● **TO DO**: Begin with the line where "notwendige Sicherheit, um" appears. Set down that line and the rest of the records below it exactly as given.

● **Saved entries**:
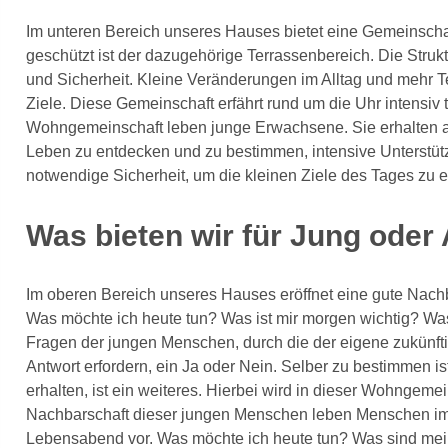
Im unteren Bereich unseres Hauses bietet eine Gemeinsch
geschützt ist der dazugehörige Terrassenbereich. Die Str
und Sicherheit. Kleine Veränderungen im Alltag und mehr T
Ziele. Diese Gemeinschaft erfährt rund um die Uhr intensiv
Wohngemeinschaft leben junge Erwachsene. Sie erhalten 
Leben zu entdecken und zu bestimmen, intensive Unterstütz
notwendige Sicherheit, um die kleinen Ziele des Tages zu e
Was bieten wir für Jung oder 
Im oberen Bereich unseres Hauses eröffnet eine gute Nachba
Was möchte ich heute tun? Was ist mir morgen wichtig? Was
Fragen der jungen Menschen, durch die der eigene zukünfti
Antwort erfordern, ein Ja oder Nein. Selber zu bestimmen ist
erhalten, ist ein weiteres. Hierbei wird in dieser Wohngemei
Nachbarschaft dieser jungen Menschen leben Menschen im Al
Lebensabend vor. Was möchte ich heute tun? Was sind mei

● **SOLUTION**:
notwendige Sicherheit, um die kleinen Ziele des Tages zu e
Was bieten wir für Jung oder 
Im oberen Bereich unseres Hauses eröffnet eine gute Nachba
Was möchte ich heute tun? Was ist mir morgen wichtig? Was
Fragen der jungen Menschen, durch die der eigene zukünfti
Antwort erfordern, ein Ja oder Nein. Selber zu bestimmen ist
erhalten, ist ein weiteres. Hierbei wird in dieser Wohngemei
Nachbarschaft dieser jungen Menschen leben Menschen im Al
Lebensabend vor. Was möchte ich heute tun? Was sind mei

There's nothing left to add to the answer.